November 23, 2020

Farm Income During the 1980s

By David Widmar

One potential answer to the question of “how are current conditions similar to the 1980s” is to consider net farm income. The USDA has measured and reported these data for decades, which allows for meaningful comparisons over time. This week’s post reviews net farm income during the Farm Financial Crisis of the 1980s.

Net Farm Income- The Boom

Figure 1 shows the USDA’s estimate of real, or inflation-adjusted, net farm income since 1929 (2020 dollars). We frequently use this chart to provide context for current conditions, but this week, we flip the script to use current conditions as a context for history. Figure 1 also plots, in orange, the average for these data ($85.5 billion) and one standard deviation above and below the means (in black, one standard deviation = $26.8).

After nearly two decades of fairly stable farm incomes, which were also slightly below the long-run average, farm income soared to $155 billion in 1973. There were several contributing factors to the boom, but soaring grain prices due to the Great Grain Robbery of 1972 standout. Farm incomes in 1973 are significant because it is the highest inflation-adjusted observation in more than 90 years of data. Sector-level incomes exceeded $150 billion twice in the 1940s ($154.9b in 1946 and $154.4b in 1948) post-World War 2. Most recently, farm incomes fell short of those levels, topping out at $137.6 billion in 2013.

Another consideration to note with the boom in 1973 was the short duration. While farm incomes set historic heights, strong incomes did not last long. Only twice during that decade (1973 and 1974) did farm income exceed the upper black line. For comparison, farm incomes were high for more than a decade after WWII, and most recently, there were about four years of strong incomes.

farm income during the 1980s. escaping 1980, #escaping1980. ag insights. ag trends
Figure 1. Real Net Farm Income, 1929-2020 (2020=100). Average: $85.5 billion (in orange). Data Source: USDA ERS.

Net Farm Income – The Bust

Figure 1 also highlights another record set during the 1980s era: farm income fell to a record low of $31.6 billion in 1983. Inflation-adjust farm incomes have slipped below $50 billion (2020 dollars) only six times in the data; twice during the 1980s and four times during the Great Depression. This is to say that conditions during the early 1980s were very bleak. Furthermore, farm incomes remained stubbornly low for the entire decade. It wasn’t until 1989 that net farm income would exceed $85 billion, or the long-run average.

Inflation

A significant difference between the 1970s/1980s and today is inflation. We’ll cover this in an upcoming post, but consider the effects when measuring net farm income. While inflation-adjusted income fell from $155 billion to $31 billion from 1972 to 1983, an 80% decline in 2020 dollars, the adjustment in nominal terms was less staggering. Nominal net farm income peaked at $34.4 billion in 1973 before falling to $14.3 billion in 1983, a 58% decline (figure 2). By the end of the 1980s, nominal farm income was well-above even the 1973 peaks. What gives? Inflation.
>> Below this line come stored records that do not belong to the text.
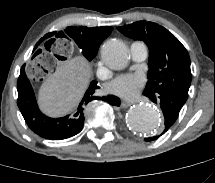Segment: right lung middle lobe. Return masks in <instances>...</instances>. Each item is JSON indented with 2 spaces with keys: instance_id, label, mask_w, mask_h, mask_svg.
<instances>
[{
  "instance_id": "dd1d6c3e",
  "label": "right lung middle lobe",
  "mask_w": 215,
  "mask_h": 183,
  "mask_svg": "<svg viewBox=\"0 0 215 183\" xmlns=\"http://www.w3.org/2000/svg\"><path fill=\"white\" fill-rule=\"evenodd\" d=\"M67 30L69 31L68 36L82 49V54L91 61L97 55L100 42L93 41L92 33L86 32L82 27L80 29L76 27H68L65 32Z\"/></svg>"
}]
</instances>
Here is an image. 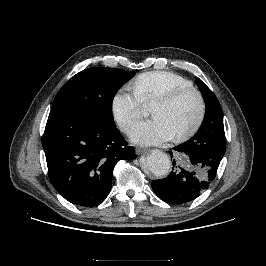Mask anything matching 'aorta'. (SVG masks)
Instances as JSON below:
<instances>
[{
	"label": "aorta",
	"mask_w": 266,
	"mask_h": 266,
	"mask_svg": "<svg viewBox=\"0 0 266 266\" xmlns=\"http://www.w3.org/2000/svg\"><path fill=\"white\" fill-rule=\"evenodd\" d=\"M147 168L155 176H164L168 173L171 161L167 154L161 150L154 149L147 157L145 162Z\"/></svg>",
	"instance_id": "obj_1"
}]
</instances>
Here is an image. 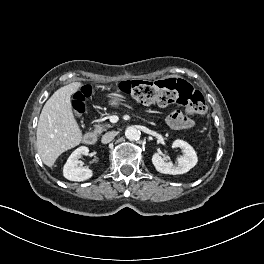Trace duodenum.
Returning <instances> with one entry per match:
<instances>
[{"label":"duodenum","instance_id":"1","mask_svg":"<svg viewBox=\"0 0 264 264\" xmlns=\"http://www.w3.org/2000/svg\"><path fill=\"white\" fill-rule=\"evenodd\" d=\"M84 142L87 145H94L97 142V136L94 132H87L84 136Z\"/></svg>","mask_w":264,"mask_h":264}]
</instances>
In addition to a struggling farm economy, this period also faced massive inflation, which eroded the purchasing power of the limited income generated. While the farm sector was generating more dollars of income in the late 1980s than the peak of 1973 (nominal terms, figure 2), the sector struggled mightily to recovery from the income and inflationary challenges (real terms, figure 1).
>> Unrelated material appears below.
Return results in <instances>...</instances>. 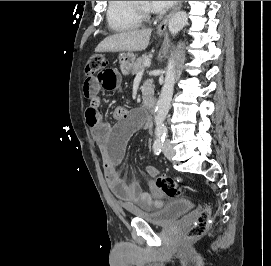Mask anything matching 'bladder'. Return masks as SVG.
<instances>
[{"instance_id":"31cf9c89","label":"bladder","mask_w":271,"mask_h":266,"mask_svg":"<svg viewBox=\"0 0 271 266\" xmlns=\"http://www.w3.org/2000/svg\"><path fill=\"white\" fill-rule=\"evenodd\" d=\"M193 205L192 201L181 199L150 211L131 209L130 214L135 218L145 220L149 224L166 227L180 219Z\"/></svg>"}]
</instances>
Farm income during the 1980s. escaping 1980. aei premium.
Figure 2. Nominal Net Farm Income, 1965-1990. Data Source: USDA ERS.

Geographic Considerations

Another farm income consideration is geographic variations. As we’ve noted about recent conditions, the national-level data can mask the state-wide variations (mostly due to commodity-level effects).
Figure 3 shows the change in state-level net farm income (real dollars), comparing the average of 1972-1975 with the average of 1969-1971. The farm income boom was strongest in the Northern Great Plains. Furthermore, not every state observed large upticks, especially in the Northeast and Southeast.

Figure 4 shows the farm economy contraction. The Northern Plains and Corn Belt were the hardest hit. Several states observed net farm income – averaged over multiple years – fall by more than 80% (earlier post available here).
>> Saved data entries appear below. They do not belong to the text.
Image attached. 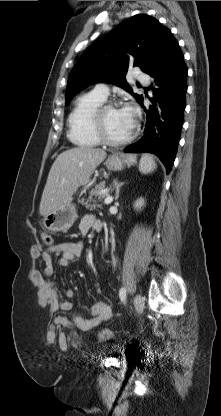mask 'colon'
I'll return each mask as SVG.
<instances>
[{
  "instance_id": "colon-1",
  "label": "colon",
  "mask_w": 221,
  "mask_h": 416,
  "mask_svg": "<svg viewBox=\"0 0 221 416\" xmlns=\"http://www.w3.org/2000/svg\"><path fill=\"white\" fill-rule=\"evenodd\" d=\"M42 242L46 246H51L53 243L52 235L48 232H44L42 234ZM97 336L100 340H110L113 338V332L108 329H103L98 332Z\"/></svg>"
}]
</instances>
Again, while the national data are helpful, it can also understate the challenges some faced – those hardest hit – and isn’t reflective of every producer and region.


Figure 3. Change in State-Level Net Farm Income, Average of 1969-1971 to Average of 1972-1975. Data Source: USDA NASS.


Figure 4. Change in State-Level Net Farm Income, Average of 1972-1975 to Average of 1982-1984. Data Source: USDA NASS.

Wrapping it Up

In our seven-episode podcast series Escaping 1980, we explore the causes, influences, and lasting effects of one of the most infamous events in American agriculture history, the 1980s farm crisis. The income boom followed by the devasting collapse is a major part of the story. Farm incomes not only reached 90-year highs during this period, but they would also set record lows within ten-years. The boom quickly subsided, but the lows were stubborn and lasted nearly a decade.

Foreshadowed in this week’s post is that factors outside of the farm economy – such as inflation – also played a significant role during this timeframe. Inflation meant the fewer dollars of income generated had less purchasing power.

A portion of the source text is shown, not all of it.